Have tried using mesos-local: [root@ip-10-28-135-104 bin]# ./mesos-local I0520 23:54:55.486122 2988 logging.cpp:70] Logging to /root/mesos/logs I0520 23:54:55.503355 2989 master.cpp:264] Master started at mesos://master@10.28.135.104:5050 I0520 23:54:55.503468 2989 master.cpp:279] Master ID: 201305202354-0 I0520 23:54:55.503769 2989 master.cpp:462] Elected as master!
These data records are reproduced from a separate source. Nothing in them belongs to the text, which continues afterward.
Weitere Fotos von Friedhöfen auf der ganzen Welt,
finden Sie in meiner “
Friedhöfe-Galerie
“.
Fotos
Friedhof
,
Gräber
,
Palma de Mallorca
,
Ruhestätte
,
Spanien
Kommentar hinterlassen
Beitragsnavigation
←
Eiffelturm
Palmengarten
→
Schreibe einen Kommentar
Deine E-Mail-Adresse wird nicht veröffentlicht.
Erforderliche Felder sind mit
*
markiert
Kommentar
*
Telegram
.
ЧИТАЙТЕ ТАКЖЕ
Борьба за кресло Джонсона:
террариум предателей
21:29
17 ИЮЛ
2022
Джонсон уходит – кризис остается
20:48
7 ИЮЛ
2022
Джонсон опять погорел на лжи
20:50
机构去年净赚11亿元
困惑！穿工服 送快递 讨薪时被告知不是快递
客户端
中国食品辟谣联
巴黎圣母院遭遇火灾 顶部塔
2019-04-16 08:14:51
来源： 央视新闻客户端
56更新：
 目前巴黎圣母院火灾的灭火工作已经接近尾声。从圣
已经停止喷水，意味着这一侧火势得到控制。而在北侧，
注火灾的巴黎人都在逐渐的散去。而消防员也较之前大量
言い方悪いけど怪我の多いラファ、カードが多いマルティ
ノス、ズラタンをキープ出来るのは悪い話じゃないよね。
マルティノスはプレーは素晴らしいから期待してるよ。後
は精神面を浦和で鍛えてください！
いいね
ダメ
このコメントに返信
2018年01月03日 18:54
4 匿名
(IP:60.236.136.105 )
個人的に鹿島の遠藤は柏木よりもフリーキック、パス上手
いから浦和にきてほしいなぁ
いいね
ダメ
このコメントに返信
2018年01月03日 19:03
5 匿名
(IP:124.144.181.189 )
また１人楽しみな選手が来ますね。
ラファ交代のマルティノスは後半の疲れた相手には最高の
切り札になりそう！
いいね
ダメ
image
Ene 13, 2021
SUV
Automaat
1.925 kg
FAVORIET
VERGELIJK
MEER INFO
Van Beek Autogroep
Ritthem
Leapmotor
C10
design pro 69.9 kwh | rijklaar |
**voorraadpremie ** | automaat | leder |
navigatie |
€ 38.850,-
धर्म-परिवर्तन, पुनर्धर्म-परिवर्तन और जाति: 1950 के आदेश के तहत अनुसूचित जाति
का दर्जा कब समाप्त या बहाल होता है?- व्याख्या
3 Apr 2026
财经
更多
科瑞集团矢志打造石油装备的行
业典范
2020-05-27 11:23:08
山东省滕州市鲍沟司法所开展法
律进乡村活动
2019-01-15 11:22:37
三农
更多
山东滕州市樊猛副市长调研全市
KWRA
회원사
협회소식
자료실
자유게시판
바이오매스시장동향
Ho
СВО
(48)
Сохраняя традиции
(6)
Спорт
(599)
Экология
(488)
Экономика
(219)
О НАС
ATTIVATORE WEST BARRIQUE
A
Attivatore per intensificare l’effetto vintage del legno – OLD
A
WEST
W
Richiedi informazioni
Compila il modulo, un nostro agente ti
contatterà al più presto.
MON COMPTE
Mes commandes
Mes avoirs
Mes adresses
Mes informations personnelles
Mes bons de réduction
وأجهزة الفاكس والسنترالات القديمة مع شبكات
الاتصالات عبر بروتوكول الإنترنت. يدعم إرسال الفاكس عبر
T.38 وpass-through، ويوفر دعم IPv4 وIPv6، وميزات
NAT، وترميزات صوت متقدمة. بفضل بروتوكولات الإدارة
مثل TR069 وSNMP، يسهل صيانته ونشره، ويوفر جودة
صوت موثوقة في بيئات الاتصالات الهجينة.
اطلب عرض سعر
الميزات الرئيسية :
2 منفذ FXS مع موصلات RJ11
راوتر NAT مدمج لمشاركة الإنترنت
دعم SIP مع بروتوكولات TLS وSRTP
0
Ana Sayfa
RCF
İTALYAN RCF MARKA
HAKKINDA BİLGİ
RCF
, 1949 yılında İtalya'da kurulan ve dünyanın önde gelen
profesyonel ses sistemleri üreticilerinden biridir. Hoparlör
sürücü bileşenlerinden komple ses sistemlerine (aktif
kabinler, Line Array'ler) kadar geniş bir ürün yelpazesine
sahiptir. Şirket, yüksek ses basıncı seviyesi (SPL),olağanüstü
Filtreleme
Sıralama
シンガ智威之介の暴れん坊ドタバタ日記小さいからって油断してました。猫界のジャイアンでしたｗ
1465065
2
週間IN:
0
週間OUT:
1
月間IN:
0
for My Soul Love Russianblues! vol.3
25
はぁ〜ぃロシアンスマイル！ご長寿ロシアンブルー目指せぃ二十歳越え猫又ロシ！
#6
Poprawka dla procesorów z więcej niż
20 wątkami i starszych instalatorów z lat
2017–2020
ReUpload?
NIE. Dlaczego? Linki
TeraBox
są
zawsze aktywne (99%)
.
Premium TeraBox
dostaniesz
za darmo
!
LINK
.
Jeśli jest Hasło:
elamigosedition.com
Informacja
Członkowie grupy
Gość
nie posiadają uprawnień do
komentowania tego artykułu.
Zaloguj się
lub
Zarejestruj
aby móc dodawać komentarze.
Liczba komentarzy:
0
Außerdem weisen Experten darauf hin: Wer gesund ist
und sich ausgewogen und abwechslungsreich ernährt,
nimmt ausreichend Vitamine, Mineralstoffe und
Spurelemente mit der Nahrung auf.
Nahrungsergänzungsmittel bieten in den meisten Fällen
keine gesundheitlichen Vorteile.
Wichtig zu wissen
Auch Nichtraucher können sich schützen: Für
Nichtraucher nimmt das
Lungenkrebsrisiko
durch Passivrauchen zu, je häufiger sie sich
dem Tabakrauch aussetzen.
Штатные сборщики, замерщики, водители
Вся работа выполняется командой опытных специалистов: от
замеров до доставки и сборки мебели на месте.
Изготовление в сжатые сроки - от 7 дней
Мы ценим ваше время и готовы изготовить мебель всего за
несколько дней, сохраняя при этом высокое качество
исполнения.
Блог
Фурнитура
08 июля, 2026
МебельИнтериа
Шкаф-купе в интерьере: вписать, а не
I0520 23:54:55.503969 2989 slave.cpp:257] Slave started at slave@10.28.135.104:5050 I0520 23:54:55.504026 2989 slave.cpp:258] Slave resources: cpus=1; mem=1024 I0520 23:54:55.504513 2989 slave.cpp:320] New master detected at master@10.28.135.104:5050 I0520 23:54:55.504706 2989 master.cpp:814] Attempting to register slave 201305202354-0-0 at slave@10.28.135.104:5050 I0520 23:54:55.505198 2989 master.cpp:1057] Master now considering a slave at ip-10-28-135-104.ec2.internal:5050 as active I0520 23:54:55.505271 2989 master.cpp:1588] Adding slave 201305202354-0-0 at ip-10-28-135-104.ec2.internal with cpus=1; mem=1024 I0520 23:54:55.505342 2989 simple_allocator.cpp:71] Added slave 201305202354-0-0 with cpus=1; mem=1024 I0520 23:54:55.505429 2989 slave.cpp:340] Registered with master; given slave ID 201305202354-0-0 libprotobuf ERROR google/protobuf/message_lite.cc:123] Can't parse message of type "mesos.internal.RegisterFrameworkMessage" because it is missing required fields: framework.executor W0520 23:56:08.176432 2989 protobuf.hpp:260] Initialization errors: framework.executor libprotobuf ERROR google/protobuf/message_lite.cc:123] Can't parse message of type "mesos.internal.RegisterFrameworkMessage" because it is missing required fields: framework.executor W0520 23:58:35.337236 2989 protobuf.hpp:260] Initialization errors: framework.executor

I used pip install protobuf, protobuf version is 2.5.0

davies commented 11 years ago

The error log of mesos seemed that mesos is not compatible with DPark, you should try Mesos 0.9. We use 0.9 in production for more than a year, with several patches. Just wait a moment, we will push them out.

davies commented 11 years ago

Mesos 0.9 with out patches: https://github.com/windreamer/mesos/tree/master

GoSteven commented 11 years ago

Thanks a lot for your help @davies , DPark works fine with Mesos 0.9 when I run mesos-local. I will try to run it on a ec2 cluster shortly.